In conclusion, SSL based on BioHNs provides new opportunities for drug discovery. To facilitate this line of research, we carefully explore the influence of various basic SSL tasks and propose unified combination strategies involving multitask SSL to improve drug discovery. We simultaneously present a detailed empirical study to understand which combination strategies of multiple SSL tasks are most effective for drug discovery. In the future we will pay attention to designing more SSL tasks and combination strategies to further improve performance of drug discovery. Furthermore, multiclass DDI predictions are closer to real-world drug discovery. Nevertheless, it is more challenging and difficult to manually annotate multiclass DDI data. We will thus further verify the proposed global–local and multimodal combination strategies on multiclass DDI predictions.

Methods

BioHNs

In this work we construct a BioHN according to deepDTnet37. The constructed BioHN assembles three types of nodes (drugs, proteins and diseases) and five types of edges (DDIs, drug–protein interactions, drug–disease associations, PPIs and protein–disease associations). More specifically, the DDIs are extracted from the DrugBank database (v.4.3)64, where we only select drugs that have experimentally validated target information. The chemical name of each drug is transferred to a DrugBank ID. The drug–protein interaction networks are collected from the DrugBank database (v.4.3), PharmGKB65 and the Therapeutic Target database66. We extract human PPIs with multiple pieces of evidences from the HPRD database (Release 9)67, HuRI68 and BioGRID69. Each protein name is transferred into an Entrez ID (https://www.ncbi.nlm.nih.gov/gene) via the NCBI (https://www.ncbi.nlm.nih.gov/). Drug–disease associations are attained via the fusion of the drug indications in the repoDB70, DrugBank (v.4.3) and DrugCentral databases71. Disease–protein associations are collected from two databases, including the Online Mendelian Inheritance in Man database72 and the Comparative Toxicogenomics database73. The disease names are standardized according to Unified Medical Language System vocabularies74, and mapped to the MedGen ID (https://www.ncbi.nlm.nih.gov/medgen/) based NCBI database. BioHN in this work includes less information profiles than the dataset deepDTnet. Finally, the BioHN contains 3,046 nodes and 111,776 relationships (Supplementary Table 26). There are 1,894 proteins, 721 drugs, and 4,978 drug–protein interactions in the BioHN. The ratio of DTI labels is 0.003 ≈ 4,978/(721 × 1,894). Similarly, there are 66,384 DDIs in the BioHN; the ratio of DDI label is thus 0.256 ≈ 66,384/(721 × 720 × 0.5). In other words, there are sparse labels for DDI and DTI predictions. We therefore propose MSSL2drug, which explores multitask joint strategies of SSL on biomedical networks for drug discovery.

Basic self-supervised learning tasks

Multimodal information such as structures, semantics and attributes in BioHNs provides unprecedented opportunities for designing advanced self-supervised pretext tasks. Hence we develop six self-supervised tasks on the basis of the multimodal information contained in BioHNs for drug discovery.

Structure-based SSL tasks

The first direct choice for constructing SSL tasks is the inherent structure information contained in BioHNs. For a given node, self-supervision information is not only limited to itself or local neighbours, but also includes a bird’s-eye view of the node positions in a BioHN. We therefore design a clustering coefficient prediction (ClusterPre) task that captures local structures and a pairwise distance classification (PairDistance) task that reflects the global structure information in BioHNs.

ClusterPre. In this pretext task, we use GATs to predict the clustering coefficient47 of each node in the BioHNs. The ClusterPre SSL task aims to guide GATs to generate low-dimensional representations that preserve the local structure information in BioHNs. In ClusterPre, the loss function adopts the mean squared error (Supplementary Section 14.1).

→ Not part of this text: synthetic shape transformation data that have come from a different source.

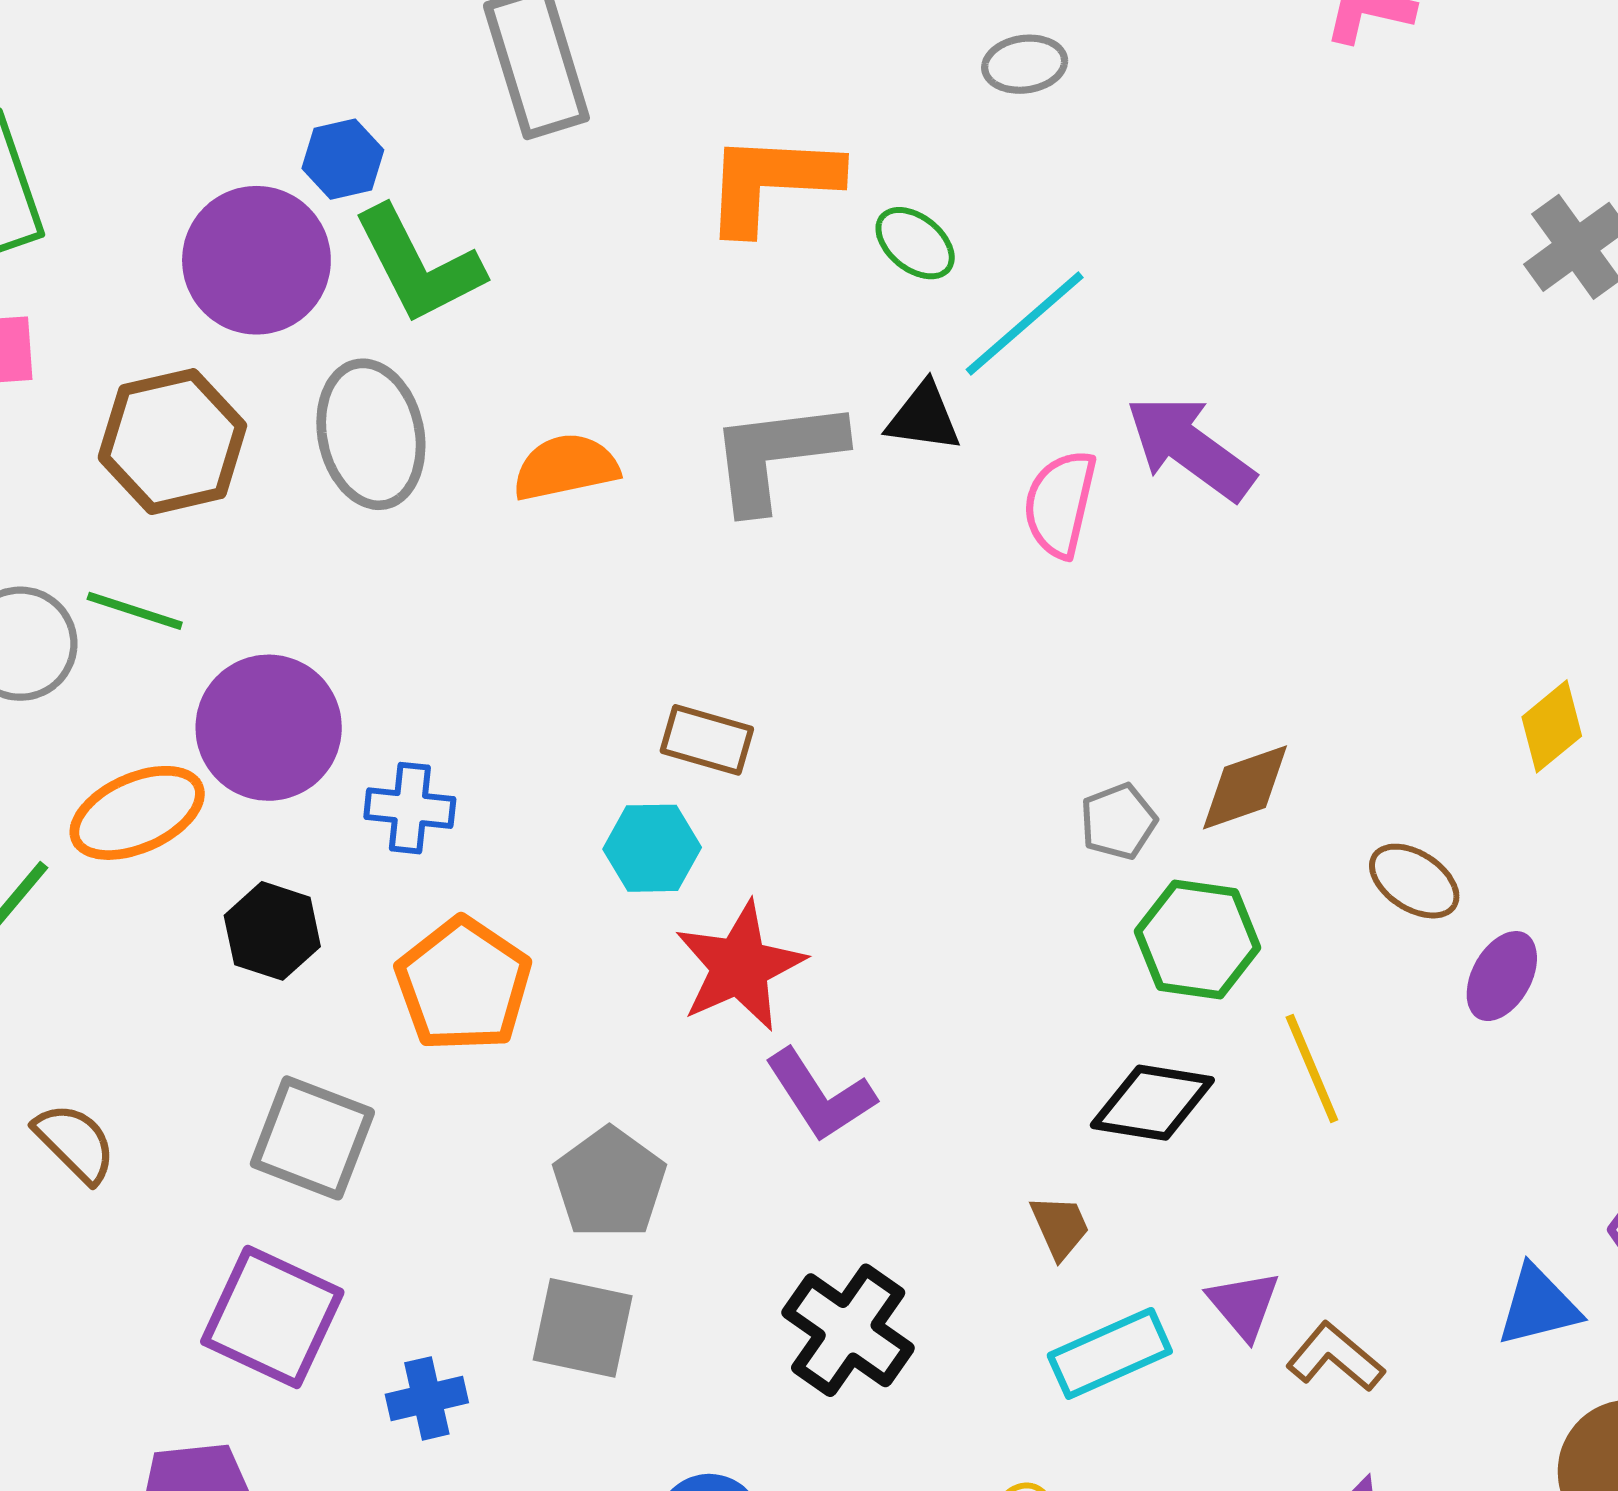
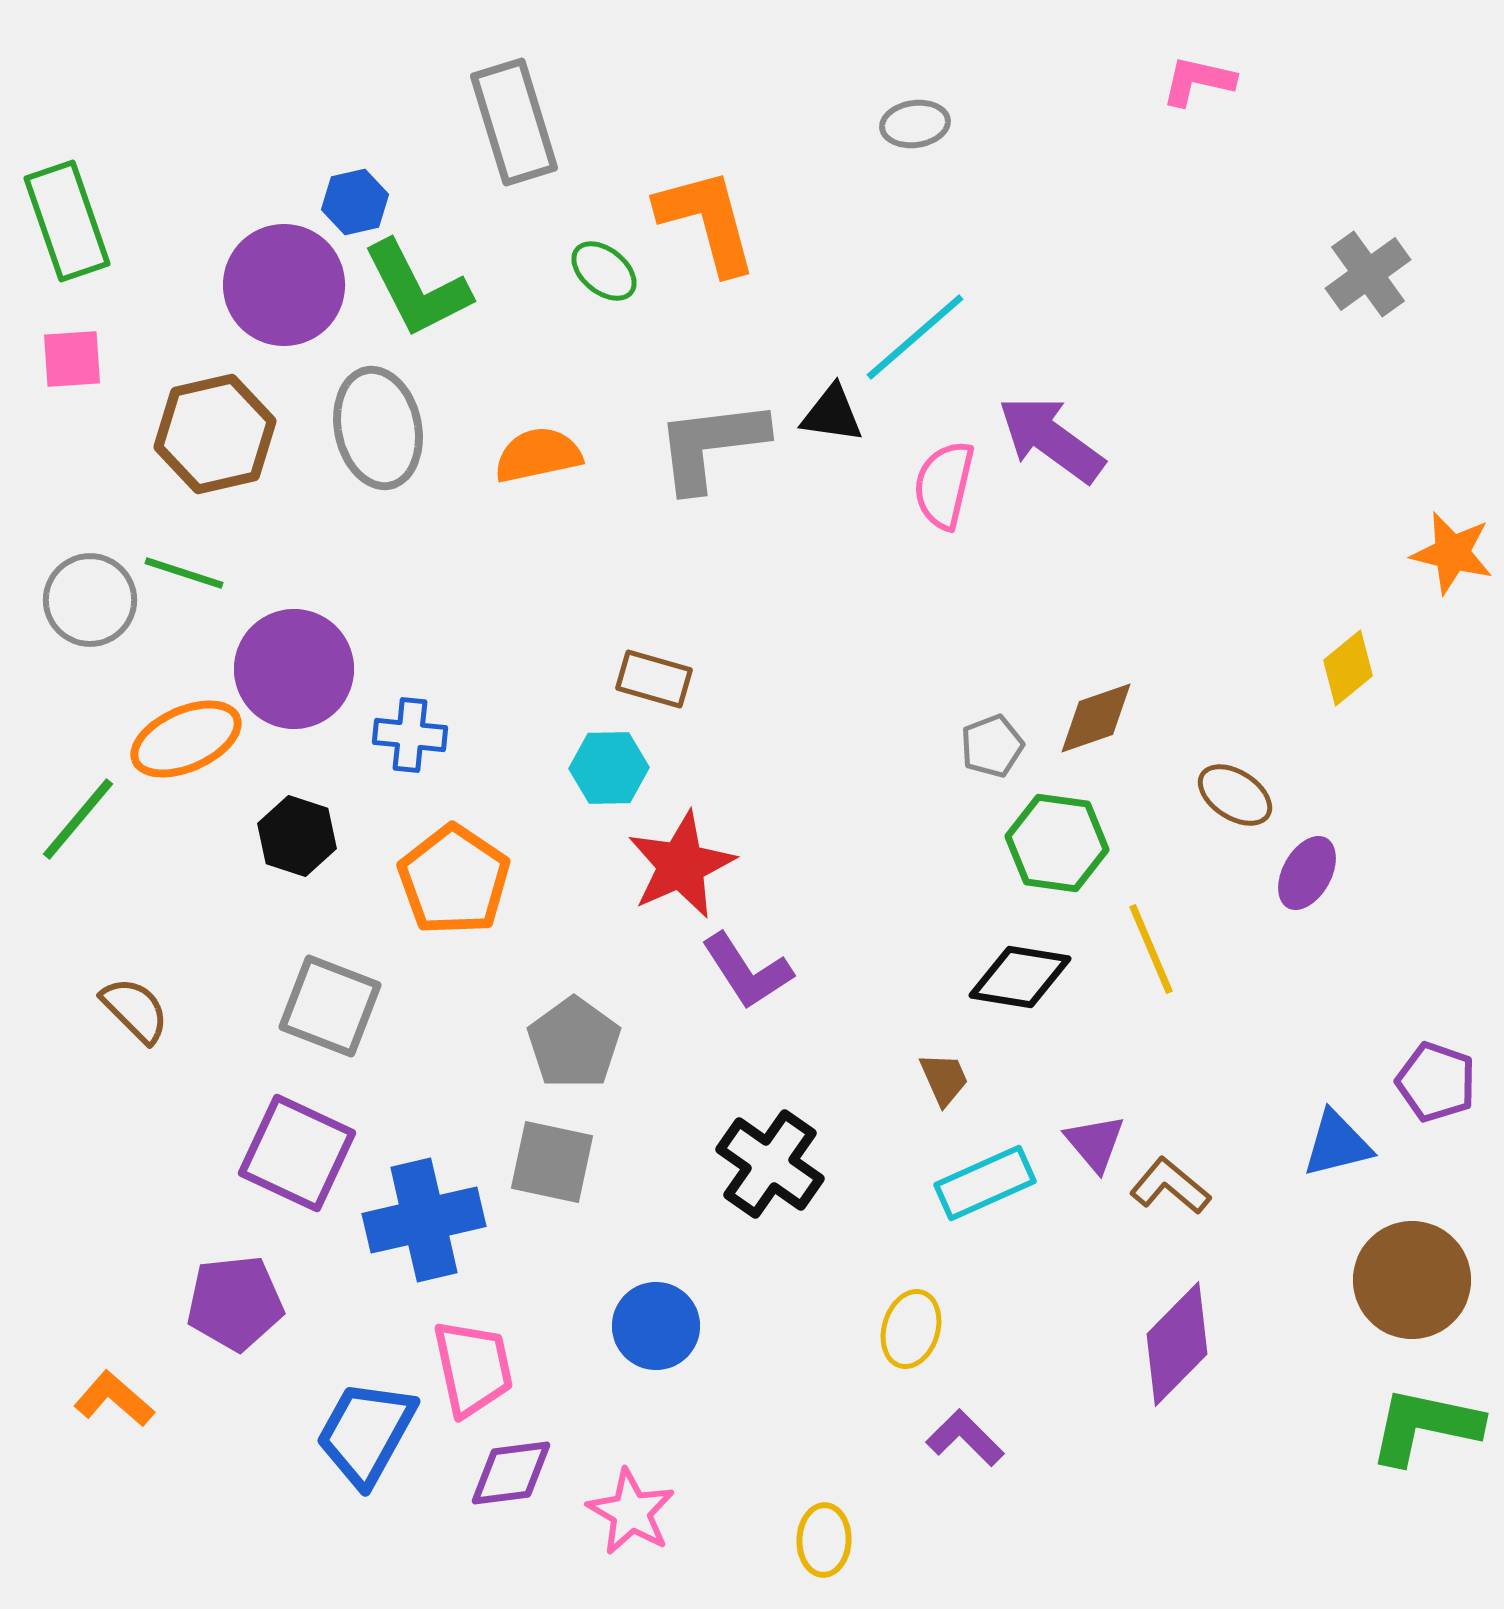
orange L-shape: (771, 182) -> (707, 221), turned 72
green ellipse: (915, 243) -> (604, 271), moved
blue cross: (427, 1398) -> (424, 1220), size x1.8

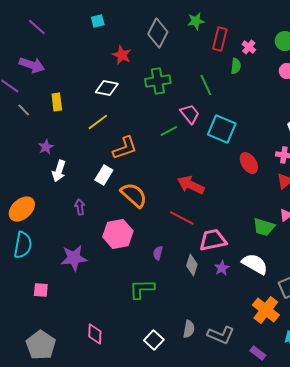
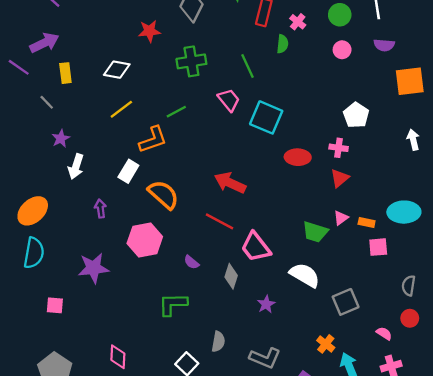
red star: (122, 55) -> (149, 31), turned -30
purple arrow: (32, 65) -> (44, 43), turned -45
white diamond: (107, 88) -> (117, 70), moved
yellow rectangle: (57, 102) -> (65, 73), moved
gray line: (24, 110) -> (47, 102), moved
green line: (169, 131) -> (176, 112), moved
red ellipse: (249, 163) -> (298, 157), turned -55
pink trapezoid: (213, 240) -> (256, 247), turned -116
purple semicircle: (158, 253) -> (191, 262), turned -64
purple star: (222, 268) -> (266, 304), moved
orange cross: (266, 310) -> (326, 344), moved, size x0.6
gray semicircle: (189, 329) -> (218, 342), moved

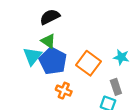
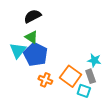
cyan star: (121, 57) -> (94, 60), moved
orange square: (89, 63) -> (71, 76), moved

PairDistance. We develop PairDistance, which is not limited to a node itself and its local neighbourhoods; it also takes global views of a BioHN. Similar to S2GRL (ref. 49), we randomly select a certain number of node pairs and calculate the shortest path length between each node pair (i,j) as its distance value di,j. These node pairs and distance values are then used to train GATs for drug discovery. In practice, the distances between node pairs are divided into four categories: di,j = 1, di,j = 2, di,j = 3 and di,j ≥ 4. In other words, the PairDistance SSL task can be treated as a multiclass classification problem in which we adopt the cross entropy loss function (Supplementary Section 14.2). This is mainly attributed to two reasons: (1) the distinctions between the node pairs interacting via longer paths (that is, di,j ≥ 4) are relatively vague and therefore it is more reasonable to divide the longer pairwise distances into one major class49; (2) based on the small-world phenomenon75, we suppose that the shortest path lengths between most node pairs are within a certain range (Supplementary Section 14.2). If we fit longer pairwise distances, some noisy values will be generated. Here, di,j ≥ 4 indicates that PairDistance is not limited to the local connections in BioHNs. PairDistance is therefore beneficial for guiding GATs to generate node representation vectors that encode the global topology information of BioHNs. Furtermore, node pairs via random selection may lead to unstable results in PairDistance. We thus repeat this process numerous times, and then the average performance is computed.

Semantic-based SSL tasks

BioHNs integrate multiple types of nodes or edges. The different relationships among these nodes contain distinct semantic information. Recent studies have suggested that semantic information can contribute to learning high-quality representations28,31. We therefore develop edge type masked prediction (EdgeMask) task and bio-path classification (PathClass) task for encouraging GATs to capture certain aspects of semantic knowledge. Similar to the structure-based SSL tasks, EdgeMask and PathClass can capture the local and global semantics of BioHNs, respectively.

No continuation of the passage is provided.